When Roger Ailes hired Glenn Beck shortly after conservatives were booted from all three branches of government in 2008, he told his new host: “I see this as the Alamo. If I just had somebody who was willing to sit on the other side of the camera until the last shot is fired, we’d be fine.”

Beck’s assignment was to take Barack Obama’s recovery challenge — that by logical implication exposed the Republican Party’s manifest failures with every problem President Obama managed to solve — and to turn that rescue effort into some vast left wing conspiracy to usher in a new “era of socialism.”

We were soon to learn what that assignment meant. Typical was a show aired in March 2010 when Beck said: “Most people will dread economic recessions and depressions. But some people don’t dread them. Some people are a little more opportunistic. They view this as their big chance, a window of opportunity to seize power to fundamentally transform things. They don’t see this as, ‘Oh my gosh, we’re struggling.’ They see this is as, ‘Now is our time.'”

You’ve got to hand it to Republicans. After their worldview collapsed in a pile of rubble around them they did not retreat or take time to rethink the fundamentals of their major premises. Instead, they responded like French Marshal Ferdinand Foch at the First Battle of the Marne when he declared: “Hard pressed on my right. My center is yielding. Impossible to maneuver. Situation excellent. I attack.”

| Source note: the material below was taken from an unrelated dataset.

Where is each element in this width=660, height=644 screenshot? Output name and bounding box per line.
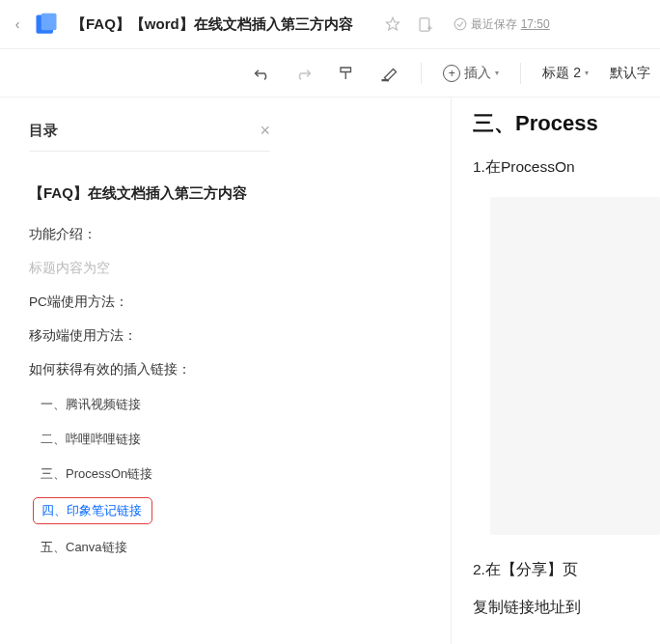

Watching the way the Republican Party pursues power, I’m reminded of another quote, this one from the character Matt Hooper in the Spielberg classic, Jaws, when the marine biologist calls the Great White Shark a “machine” – a machine that does nothing all day but swim and eat and make little sharks. And that’s all.

Republicans today are just that single-minded — and also that ruthless and unsentimental — just like those Manifest Destiny expansionists that historian Robert W. Merry describes as rallying behind President James K. Polk and his war of conquest against Mexico to divest that often tragic country of its American possessions.

Unlike those Northern Whigs like Abraham Lincoln who opposed the Mexican war on moral grounds, or Southern Democrats like John C. Calhoun who opposed it for disturbing the delicate balance of power between slave state and free, Polk’s land-grabbing supporters understood that ethical considerations miss the fundamental truth about history, which Merry says is this: History does not turn on “normal suasion or concepts of political virtue” but instead moves forward “with a crushing force,” based on “differentials of power, will, organization and population.”

And so from the point of view of history, says Merry, the dismemberment of a “weak and dysfunctional” country like Mexico by a “vibrant, expanding and exuberant” democracy like America was not so much justified as inevitable.

These are the narratives and propensities that Newt Gingrich embodies with a vengeance with his dog-whistle references to food stamps that feed not only racist appetites but also the right wing/Fox News survival-of-the-fittest storyline that doing anything to repair the damage Republicans and free market capitalism have wrought — short of applying an even purer and more robust version of unregulated, untaxed capitalism – is nothing more than socialism and so contrary to the American Way of Life.